(Extracted page text data)
-------

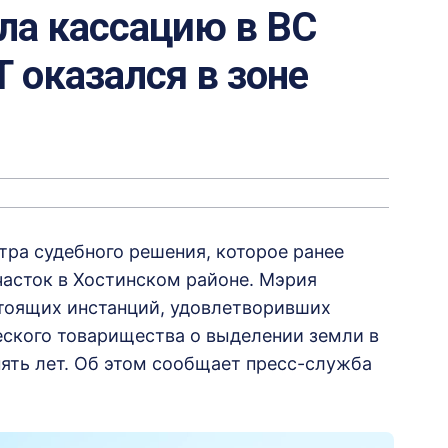
ла кассацию в ВС
Т оказался в зоне
ра судебного решения, которое ранее
часток в Хостинском районе. Мэрия
тоящих инстанций, удовлетворивших
ского товарищества о выделении земли в
ять лет. Об этом сообщает пресс-служба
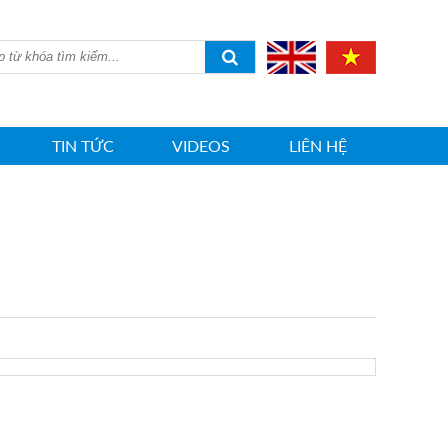
TIN TỨC
VIDEOS
LIÊN HỆ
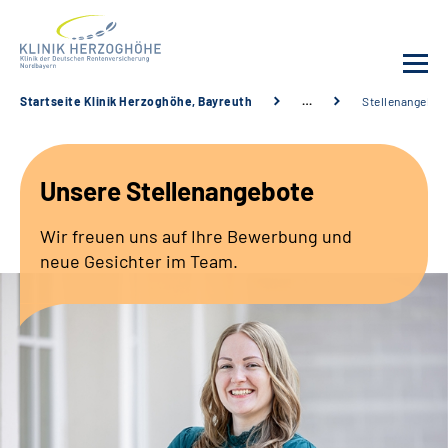
Startseite Klinik Herzoghöhe, Bayreuth
…
Stellenangebot
Unsere Klinik
Unsere Stellenangebote
Leistungsangebot
Wir freuen uns auf Ihre Bewerbung und
Fachbereiche
neue Gesichter im Team.
Service
Karriere
Suche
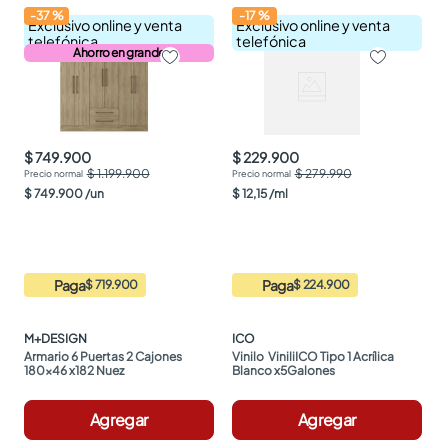
-
37
%
-
17
%
Exclusivo online y venta
Exclusivo online y venta
telefónica
telefónica
Ahorro en grande
$ 749.900
$ 229.900
$ 1.199.900
$ 279.990
$
749
.
900
/
un
$
12
,
15
/
ml
Paga
Paga
$ 719.900
$ 224.900
M+DESIGN
ICO
Armario 6 Puertas 2 Cajones 
Vinilo  ViniliICO Tipo 1 Acrílica 
180x46 x182 Nuez
Blanco x5Galones
Agregar
Agregar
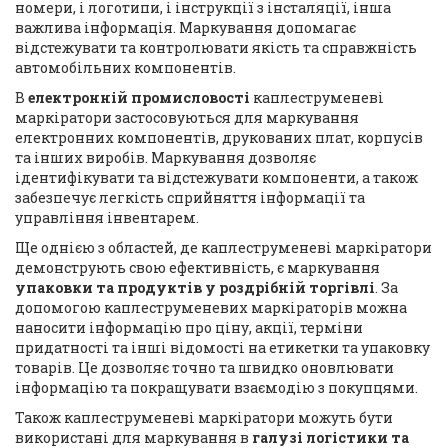
номери, і логотипи, і інструкції з інсталяції, інша
важлива інформація. Маркування допомагає
відстежувати та контролювати якість та справжність
автомобільних компонентів.
В
електронній промисловості
каплеструменеві
маркіратори застосовуються для маркування
електронних компонентів, друкованих плат, корпусів
та інших виробів. Маркування дозволяє
ідентифікувати та відстежувати компоненти, а також
забезпечує легкість сприйняття інформації та
управління інвентарем.
Ще однією з областей, де каплеструменеві маркіратори
демонструють свою ефективність, є маркування
упаковки та продуктів у роздрібній торгівлі
. За
допомогою каплеструменевих маркіраторів можна
наносити інформацію про ціну, акції, терміни
придатності та інші відомості на етикетки та упаковку
товарів. Це дозволяє точно та швидко оновлювати
інформацію та покращувати взаємодію з покупцями.
Також каплеструменеві маркіратори можуть бути
використані для маркування в
галузі логістики та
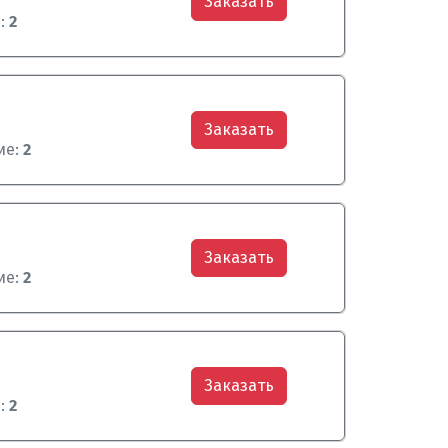
Заказать
:
2
Заказать
ие:
2
Заказать
ие:
2
Заказать
:
2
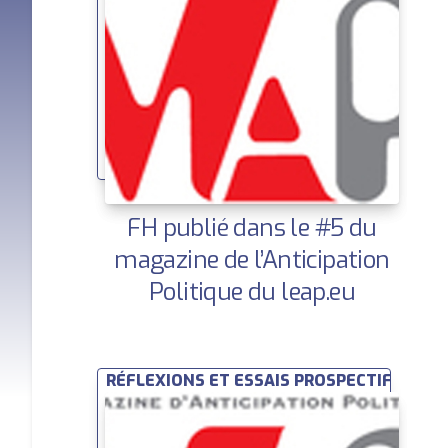
FH publié dans le #5 du
magazine de l’Anticipation
Politique du leap.eu
RÉFLEXIONS ET ESSAIS PROSPECTIFS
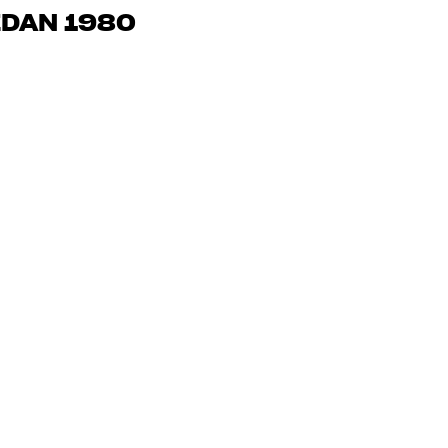
mmer om, så hjälper vi dig att hitta den lösning som passar
EDAN 1980
, hemmabio och TV är noggrant utvalda och byggda för att
n och miljön.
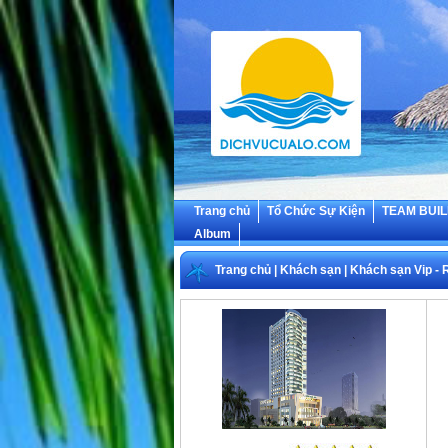
Trang chủ
Tổ Chức Sự Kiện
TEAM BUIL
Album
Trang chủ
|
Khách sạn
|
Khách sạn Vip -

-------

TRY IT —
Using the entries above, work out how many lines include the word "маркіратори", and give only that count.

EXERCISE RESPONSE —
3